Así, el uribismo colombiano después de dos décadas en el poder empieza a confrontar al gobierno de Petro con atentados como el intentado el martes 10 contra la vicepresidenta Francia Márquez, la derecha peruana heredera del fujimorismo da su enésimo golpe parlamentario y, más allá de los errores de Castillo, termina instaurando una dictadura que lleva decenas de manifestantes asesinados o, en nuestro país, a la cerrada oposición que se corre a sí misma por derecha como forma de dirimir sus problemas internos se le agrega una confusa banda de precaria organización y dudoso financiamiento que, sin embargo, estuvo a punto de asesinar a Cristina. Sin olvidar, por supuesto, el golpe de 2019 contra Evo Morales y los ingentes y fracasados esfuerzos por derribar al gobierno venezolano de Nicolás Maduro, entre otros.

Esa diferencia de métodos y visiones responde no solo a visiones ideológicas o a opciones tácticas sino a intereses geopolíticos claros que tienen terminales en los Estados Unidos, que por primera vez en mucho tiempo sujeto a una confrontación política interna aguda que implica diferencias profundas de proyectos y estrategias imperiales.

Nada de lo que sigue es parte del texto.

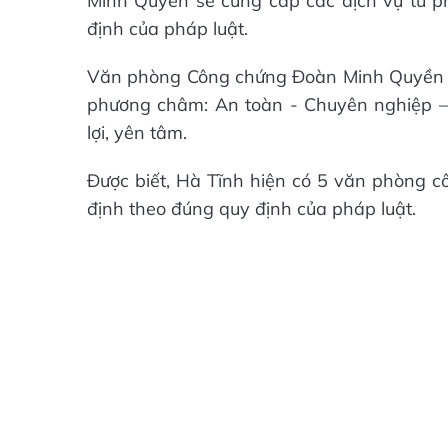
Minh Quyền sẽ cung cấp các dịch vụ tư 
định của pháp luật.
Văn phòng Công chứng Đoàn Minh Quyền sẽ
phương châm: An toàn - Chuyên nghiệp –
lợi, yên tâm.
Được biết, Hà Tĩnh hiện có 5 văn phòng c
định theo đúng quy định của pháp luật.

En este panorama, el asalto bolsonarista de Brasilia constituye un intento serio de acabar con la democracia brasilera y con el gobierno recién asumido de Lula, siguiendo un modelo mixto entre el Capitolio de los trumpistas y la dictadura de Camacho y Añez en Bolivia. Es una etapa de avance antidemocrático a nivel regional: se trata de una suerte de, parafraseando a Clausewitz, continuación del lawfare por otros medios. Por detrás del método, está el objetivo de instaurar políticas ultraliberales radicales y acabar con los movimientos y la organización popular por la fuerza para asegurarlo.

En Brasil, por lo pronto, se encontraron frente a un líder hábil y de gran claridad política como Lula que, en poco tiempo, dio los pasos necesarios para derrotar el intento y apuntar a convertir la debilidad en fortaleza. No ha sido siempre el caso, como podemos ver en Perú.  Ningún país de la región está exento de vivir estas situaciones: la serpiente rompió el huevo hace rato.